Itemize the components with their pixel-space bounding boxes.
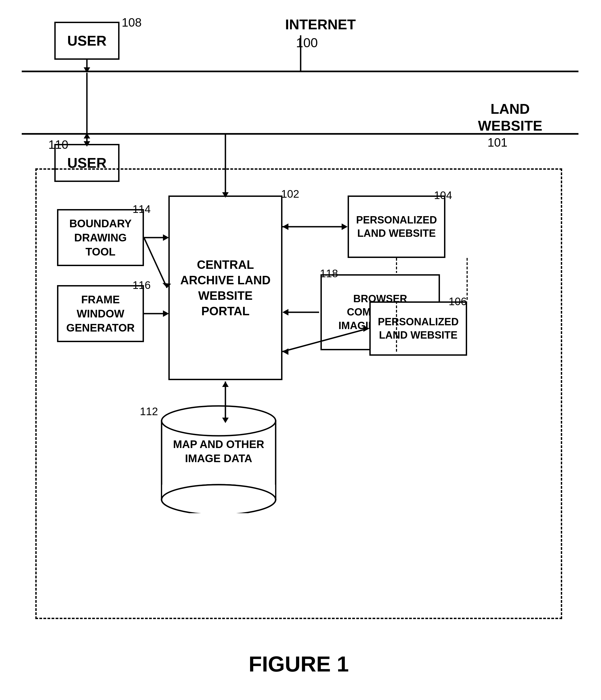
plw-bot-box: PERSONALIZED LAND WEBSITE	[369, 301, 467, 356]
fwg-ref: 116	[132, 279, 151, 291]
figure-label: FIGURE 1	[190, 652, 407, 677]
fwg-label: FRAME WINDOW GENERATOR	[62, 293, 139, 335]
plw-top-box: PERSONALIZED LAND WEBSITE	[348, 196, 445, 258]
internet-line	[22, 71, 578, 72]
plw-top-label: PERSONALIZED LAND WEBSITE	[353, 214, 440, 240]
fwg-box: FRAME WINDOW GENERATOR	[57, 285, 144, 342]
user-top-ref: 108	[122, 16, 142, 29]
user-top-label: USER	[67, 32, 106, 49]
central-archive-label: CENTRAL ARCHIVE LAND WEBSITE PORTAL	[175, 257, 276, 319]
bcit-ref: 118	[320, 268, 338, 280]
internet-label: INTERNET	[285, 16, 356, 32]
bdt-label: BOUNDARY DRAWING TOOL	[62, 217, 139, 259]
db-label: MAP AND OTHER IMAGE DATA	[164, 437, 273, 466]
plw-top-ref: 104	[434, 189, 452, 201]
land-website-label: LANDWEBSITE	[478, 100, 542, 134]
svg-point-1	[161, 406, 276, 436]
land-website-ref: 101	[487, 136, 507, 149]
db-ref: 112	[140, 405, 158, 418]
central-archive-box: CENTRAL ARCHIVE LAND WEBSITE PORTAL	[168, 196, 282, 380]
user-top-box: USER	[54, 22, 120, 60]
central-ref: 102	[281, 188, 299, 200]
bdt-box: BOUNDARY DRAWING TOOL	[57, 209, 144, 266]
plw-bot-ref: 106	[449, 295, 467, 308]
user-mid-ref: 110	[48, 138, 68, 151]
bdt-ref: 114	[132, 203, 151, 215]
svg-point-4	[161, 485, 276, 513]
internet-ref: 100	[296, 35, 318, 50]
plw-bot-label: PERSONALIZED LAND WEBSITE	[375, 315, 462, 342]
db-container: MAP AND OTHER IMAGE DATA	[151, 405, 286, 514]
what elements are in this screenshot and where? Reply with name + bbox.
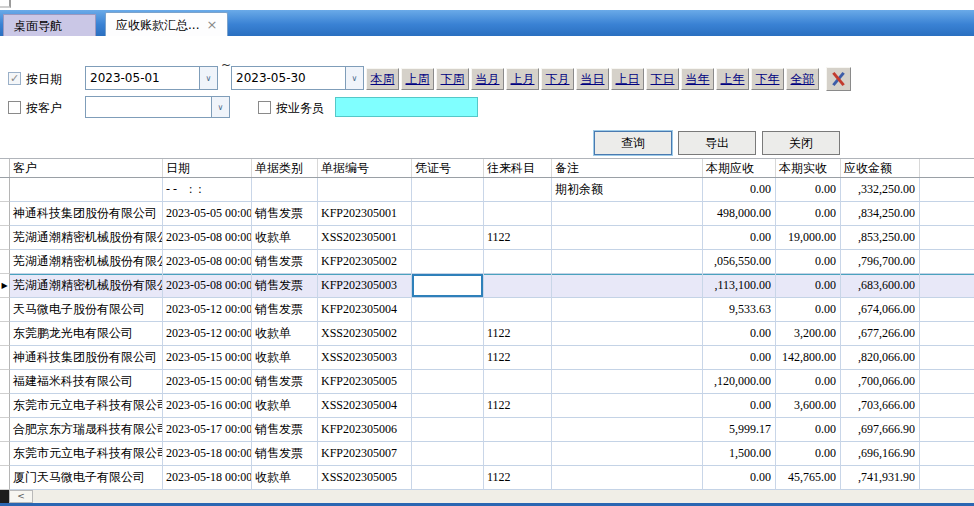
by-date-checkbox[interactable]: ✓ [8,72,21,85]
cell-doc_no[interactable]: KFP202305001 [318,202,412,226]
cell-remark[interactable] [552,466,703,490]
quick-range-button[interactable]: 当月 [471,68,504,90]
cell-doc_no[interactable]: KFP202305005 [318,370,412,394]
row-gutter[interactable] [0,370,10,394]
cell-voucher_no[interactable] [412,250,484,274]
cell-doc_type[interactable] [252,178,318,202]
cell-account[interactable]: 1122 [484,322,552,346]
cell-customer[interactable]: 东莞市元立电子科技有限公司 [10,394,163,418]
row-gutter[interactable] [0,418,10,442]
cell-received[interactable]: 0.00 [776,298,841,322]
cell-account[interactable] [484,274,552,298]
cell-remark[interactable] [552,346,703,370]
cell-date[interactable]: 2023-05-05 00:00:00 [163,202,252,226]
cell-customer[interactable]: 厦门天马微电子有限公司 [10,466,163,490]
cell-customer[interactable]: 芜湖通潮精密机械股份有限公司 [10,226,163,250]
row-gutter[interactable] [0,322,10,346]
cell-voucher_no[interactable] [412,394,484,418]
table-row[interactable]: - - : :期初余额0.000.00,332,250.00 [0,178,974,202]
cell-voucher_no[interactable] [412,346,484,370]
cell-receivable[interactable]: 0.00 [703,226,776,250]
cell-customer[interactable]: 神通科技集团股份有限公司 [10,202,163,226]
cell-doc_no[interactable]: KFP202305004 [318,298,412,322]
cell-received[interactable]: 19,000.00 [776,226,841,250]
scroll-left-arrow-icon[interactable]: < [9,490,33,503]
cell-receivable[interactable]: 498,000.00 [703,202,776,226]
table-row[interactable]: 东莞鹏龙光电有限公司2023-05-12 00:00:00收款单XSS20230… [0,322,974,346]
row-gutter[interactable] [0,466,10,490]
cell-doc_type[interactable]: 销售发票 [252,442,318,466]
cell-amount[interactable]: ,332,250.00 [841,178,920,202]
cell-customer[interactable]: 合肥京东方瑞晟科技有限公司 [10,418,163,442]
cell-account[interactable]: 1122 [484,394,552,418]
column-header-doc_no[interactable]: 单据编号 [318,159,412,177]
cell-voucher_no[interactable] [412,418,484,442]
cell-amount[interactable]: ,834,250.00 [841,202,920,226]
column-header-voucher_no[interactable]: 凭证号 [412,159,484,177]
cell-receivable[interactable]: 5,999.17 [703,418,776,442]
cell-amount[interactable]: ,674,066.00 [841,298,920,322]
cell-received[interactable]: 0.00 [776,418,841,442]
cell-remark[interactable]: 期初余额 [552,178,703,202]
cell-date[interactable]: 2023-05-18 00:00:00 [163,466,252,490]
table-row[interactable]: 神通科技集团股份有限公司2023-05-05 00:00:00销售发票KFP20… [0,202,974,226]
date-from-combo[interactable]: 2023-05-01 ∨ [85,66,218,90]
row-gutter[interactable] [0,178,10,202]
cell-doc_type[interactable]: 销售发票 [252,202,318,226]
cell-received[interactable]: 3,600.00 [776,394,841,418]
cell-date[interactable]: 2023-05-15 00:00:00 [163,370,252,394]
cell-account[interactable]: 1122 [484,346,552,370]
cell-receivable[interactable]: 0.00 [703,322,776,346]
cell-customer[interactable]: 天马微电子股份有限公司 [10,298,163,322]
quick-range-button[interactable]: 上年 [716,68,749,90]
cell-remark[interactable] [552,370,703,394]
cell-remark[interactable] [552,442,703,466]
current-row-marker-icon[interactable]: ▶ [0,274,10,298]
scrollbar-track[interactable] [33,490,974,503]
column-header-date[interactable]: 日期 [163,159,252,177]
table-row[interactable]: 福建福米科技有限公司2023-05-15 00:00:00销售发票KFP2023… [0,370,974,394]
cell-date[interactable]: 2023-05-08 00:00:00 [163,226,252,250]
table-row[interactable]: 东莞市元立电子科技有限公司2023-05-16 00:00:00收款单XSS20… [0,394,974,418]
cell-account[interactable] [484,178,552,202]
query-button[interactable]: 查询 [594,131,672,155]
cell-amount[interactable]: ,820,066.00 [841,346,920,370]
cell-doc_type[interactable]: 收款单 [252,226,318,250]
cell-amount[interactable]: ,697,666.90 [841,418,920,442]
cell-received[interactable]: 3,200.00 [776,322,841,346]
table-row[interactable]: 天马微电子股份有限公司2023-05-12 00:00:00销售发票KFP202… [0,298,974,322]
table-row[interactable]: 芜湖通潮精密机械股份有限公司2023-05-08 00:00:00收款单XSS2… [0,226,974,250]
cell-voucher_no[interactable] [412,466,484,490]
by-customer-checkbox[interactable] [8,101,21,114]
row-gutter[interactable] [0,394,10,418]
cell-amount[interactable]: ,741,931.90 [841,466,920,490]
quick-range-button[interactable]: 本周 [366,68,399,90]
cell-receivable[interactable]: 9,533.63 [703,298,776,322]
cell-date[interactable]: 2023-05-15 00:00:00 [163,346,252,370]
cell-doc_type[interactable]: 收款单 [252,346,318,370]
cell-doc_no[interactable]: XSS202305004 [318,394,412,418]
cell-receivable[interactable]: 0.00 [703,178,776,202]
cell-doc_no[interactable]: KFP202305003 [318,274,412,298]
cell-date[interactable]: 2023-05-18 00:00:00 [163,442,252,466]
cell-doc_type[interactable]: 销售发票 [252,274,318,298]
row-gutter[interactable] [0,298,10,322]
export-button[interactable]: 导出 [678,131,756,155]
quick-range-button[interactable]: 下周 [436,68,469,90]
cell-receivable[interactable]: 0.00 [703,394,776,418]
cell-remark[interactable] [552,250,703,274]
cell-account[interactable] [484,202,552,226]
cell-remark[interactable] [552,274,703,298]
table-row[interactable]: 东莞市元立电子科技有限公司2023-05-18 00:00:00销售发票KFP2… [0,442,974,466]
cell-received[interactable]: 0.00 [776,250,841,274]
row-gutter[interactable] [0,202,10,226]
table-row[interactable]: 芜湖通潮精密机械股份有限公司2023-05-08 00:00:00销售发票KFP… [0,250,974,274]
cell-customer[interactable]: 福建福米科技有限公司 [10,370,163,394]
cell-amount[interactable]: ,796,700.00 [841,250,920,274]
cell-date[interactable]: 2023-05-17 00:00:00 [163,418,252,442]
cell-doc_no[interactable]: XSS202305002 [318,322,412,346]
cell-received[interactable]: 0.00 [776,178,841,202]
quick-range-button[interactable]: 下月 [541,68,574,90]
tab-receivables-summary[interactable]: 应收账款汇总... × [105,12,228,36]
cell-remark[interactable] [552,202,703,226]
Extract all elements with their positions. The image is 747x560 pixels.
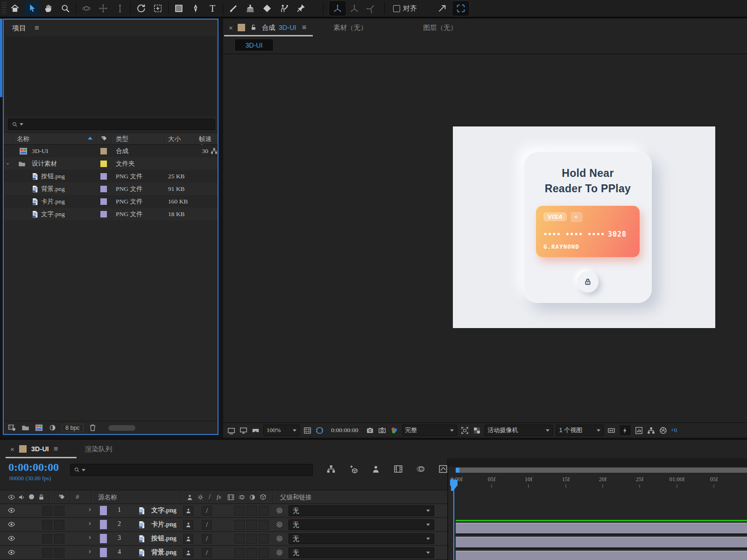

--------

Task goal: Keep only those lines of the records that hold "central", and return them.

Task answer:
central-archive-label: CENTRAL ARCHIVE LAND WEBSITE PORTAL	[175, 257, 276, 319]
central-archive-box: CENTRAL ARCHIVE LAND WEBSITE PORTAL	[168, 196, 282, 380]
central-ref: 102	[281, 188, 299, 200]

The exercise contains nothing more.